A new report, released today by the Society of Independent Brewers (SIBA), highlights the important role independent craft brewers are playing in communities across Britain.
It reveals how they create jobs for local people, open brewery taprooms to help fill the void left by community pub closures, and raise hundreds of thousands of pounds for numerous local charities.
Brewers in the Community, which is compiled from results of SIBA’s annual members’ survey (completed by almost 500 of the 850 brewery members), shows 84% have supported at least one charity within the last 12 months, with 21% supporting more than five charities.
For instance, Cullercoats Brewery, in Tyne and Wear, has raised more than £30,000 in the last five years for the RNLI, by donating 3p from every pint it sells. It recently reached the one million pint mark needed to achieve its target of £30,0000.
The report highlights the key point that independent breweries mainly employee local people, with two-thirds of the employees living within a five-mile radius of the brewery and one in 10 being aged between 16 and 24 years old.
The recently-launched Brewer Apprenticeship Trailblazer initiative has brought together brewers, trainers and professional bodies to create a cross-industry set of standards for a new Brewer Apprenticeship Scheme.
Hayley Connor, people and development manager at Brewhouse & Kitchen, which is part of the initiative, said: “We have a significant need to internally grow our own brewers to keep pace with the development of Brewhouse & Kitchen, and with the new apprenticeship framework, which puts industry front and centre in setting the standards, we have a great opportunity to work with our peers large and small to create the programme, underpinned by a formal apprenticeship qualification. This October we plan to take on five new learners to trial the content of the developing standards over a 12-month period.”
Access to market
Brewery taps, shops and visitor centres are also becoming a very important part in the success of the independent brewer. With a lot of access to market issues, many independent brewers are creating their own revenue streams.
More than 30% of those who own a brewery tap, shop or visitor centre at their brewery, stated these local facilities accounted for over a quarter of their trade.

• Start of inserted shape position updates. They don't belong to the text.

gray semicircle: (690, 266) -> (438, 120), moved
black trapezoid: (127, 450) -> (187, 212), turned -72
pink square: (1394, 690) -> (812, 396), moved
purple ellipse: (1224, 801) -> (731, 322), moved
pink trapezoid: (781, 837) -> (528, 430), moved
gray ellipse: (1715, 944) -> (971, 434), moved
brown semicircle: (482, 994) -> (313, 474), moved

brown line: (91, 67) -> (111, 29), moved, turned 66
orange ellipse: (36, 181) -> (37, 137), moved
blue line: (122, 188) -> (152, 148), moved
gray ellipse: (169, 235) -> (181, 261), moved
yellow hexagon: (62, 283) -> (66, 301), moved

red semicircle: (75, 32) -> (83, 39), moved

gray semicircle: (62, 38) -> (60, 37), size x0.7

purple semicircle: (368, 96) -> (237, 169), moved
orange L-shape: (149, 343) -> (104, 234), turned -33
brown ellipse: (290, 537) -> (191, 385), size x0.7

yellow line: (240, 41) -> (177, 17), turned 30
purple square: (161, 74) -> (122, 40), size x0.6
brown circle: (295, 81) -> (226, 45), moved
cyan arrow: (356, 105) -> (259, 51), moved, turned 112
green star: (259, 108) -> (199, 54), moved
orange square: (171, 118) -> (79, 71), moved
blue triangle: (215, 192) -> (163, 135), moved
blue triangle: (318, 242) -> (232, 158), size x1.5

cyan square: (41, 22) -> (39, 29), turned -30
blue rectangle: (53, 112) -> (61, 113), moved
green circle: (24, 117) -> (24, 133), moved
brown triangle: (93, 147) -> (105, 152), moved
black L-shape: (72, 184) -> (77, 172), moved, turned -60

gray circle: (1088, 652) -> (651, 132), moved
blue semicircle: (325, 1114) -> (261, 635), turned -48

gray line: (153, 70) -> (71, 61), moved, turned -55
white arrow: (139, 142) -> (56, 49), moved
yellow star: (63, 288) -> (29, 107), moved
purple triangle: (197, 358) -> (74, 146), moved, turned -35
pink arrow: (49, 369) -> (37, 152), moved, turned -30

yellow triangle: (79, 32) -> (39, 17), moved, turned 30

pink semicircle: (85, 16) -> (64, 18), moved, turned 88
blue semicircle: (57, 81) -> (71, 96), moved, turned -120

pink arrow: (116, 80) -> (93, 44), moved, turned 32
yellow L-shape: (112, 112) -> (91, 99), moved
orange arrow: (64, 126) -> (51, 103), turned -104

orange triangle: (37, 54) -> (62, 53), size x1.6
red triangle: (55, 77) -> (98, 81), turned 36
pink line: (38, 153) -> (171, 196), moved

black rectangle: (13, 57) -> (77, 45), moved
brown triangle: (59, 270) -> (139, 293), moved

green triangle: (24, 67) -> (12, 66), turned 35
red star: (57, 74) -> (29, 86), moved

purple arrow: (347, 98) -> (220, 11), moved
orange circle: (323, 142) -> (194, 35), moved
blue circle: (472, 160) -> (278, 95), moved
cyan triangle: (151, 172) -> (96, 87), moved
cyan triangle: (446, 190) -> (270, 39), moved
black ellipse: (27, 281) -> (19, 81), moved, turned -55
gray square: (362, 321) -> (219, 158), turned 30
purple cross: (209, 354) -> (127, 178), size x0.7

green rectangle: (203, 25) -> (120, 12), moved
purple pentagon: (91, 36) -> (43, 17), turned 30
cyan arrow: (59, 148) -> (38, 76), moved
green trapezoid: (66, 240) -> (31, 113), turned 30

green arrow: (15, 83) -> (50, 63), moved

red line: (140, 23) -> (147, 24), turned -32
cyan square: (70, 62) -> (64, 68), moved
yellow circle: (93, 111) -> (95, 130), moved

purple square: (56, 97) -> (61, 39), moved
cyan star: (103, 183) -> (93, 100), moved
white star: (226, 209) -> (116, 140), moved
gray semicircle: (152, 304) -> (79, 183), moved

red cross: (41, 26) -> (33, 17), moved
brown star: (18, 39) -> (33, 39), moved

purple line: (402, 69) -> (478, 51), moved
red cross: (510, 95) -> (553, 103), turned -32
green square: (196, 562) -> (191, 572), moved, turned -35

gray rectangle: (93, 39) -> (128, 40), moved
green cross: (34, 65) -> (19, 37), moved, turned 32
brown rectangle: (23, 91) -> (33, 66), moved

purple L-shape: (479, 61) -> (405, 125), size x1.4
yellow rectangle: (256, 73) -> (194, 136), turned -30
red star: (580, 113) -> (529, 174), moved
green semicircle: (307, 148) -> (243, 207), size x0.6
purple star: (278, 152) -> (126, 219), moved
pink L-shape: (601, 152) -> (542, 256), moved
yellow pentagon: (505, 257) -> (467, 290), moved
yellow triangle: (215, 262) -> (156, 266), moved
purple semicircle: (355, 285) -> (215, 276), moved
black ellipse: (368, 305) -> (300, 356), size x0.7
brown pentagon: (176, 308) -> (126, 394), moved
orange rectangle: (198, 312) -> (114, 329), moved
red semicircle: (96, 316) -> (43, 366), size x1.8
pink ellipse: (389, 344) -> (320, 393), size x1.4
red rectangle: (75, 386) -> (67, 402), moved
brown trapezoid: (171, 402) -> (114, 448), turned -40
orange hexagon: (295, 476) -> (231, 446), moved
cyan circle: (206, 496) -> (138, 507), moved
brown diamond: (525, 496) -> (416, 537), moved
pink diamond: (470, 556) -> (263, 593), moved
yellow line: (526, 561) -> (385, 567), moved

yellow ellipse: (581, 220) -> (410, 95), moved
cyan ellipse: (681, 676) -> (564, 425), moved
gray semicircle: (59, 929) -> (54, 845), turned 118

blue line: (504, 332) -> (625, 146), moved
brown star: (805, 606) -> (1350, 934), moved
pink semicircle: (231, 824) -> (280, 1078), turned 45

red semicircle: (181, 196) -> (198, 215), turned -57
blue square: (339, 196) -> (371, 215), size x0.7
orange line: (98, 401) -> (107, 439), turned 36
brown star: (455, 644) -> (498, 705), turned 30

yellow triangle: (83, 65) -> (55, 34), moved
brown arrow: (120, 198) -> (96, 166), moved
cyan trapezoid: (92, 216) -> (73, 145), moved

One brewery which has seen huge success with its rural brewery taproom is Unity Brewhouse, located on the the Worcestershire / Herefordshire border on a working hop farm. Brewer and co-founder, Sarah Saleh, says the taproom has become a focal point of their countryside community.
She said: “Being in a rural community, people are keen to support local business and are interested in the provenance of what they consume, and we are now getting a good crowd on Friday evenings, sometimes over 100 people.
“Our tap room has also been an excellent vehicle to spread awareness of our brand, including to local landlords who have been subsequently interested in serving our beer in their pubs.”
The report shows 84% of those surveyed regard their relationship with their local community as ‘important’ or ‘extremely important’ to their business.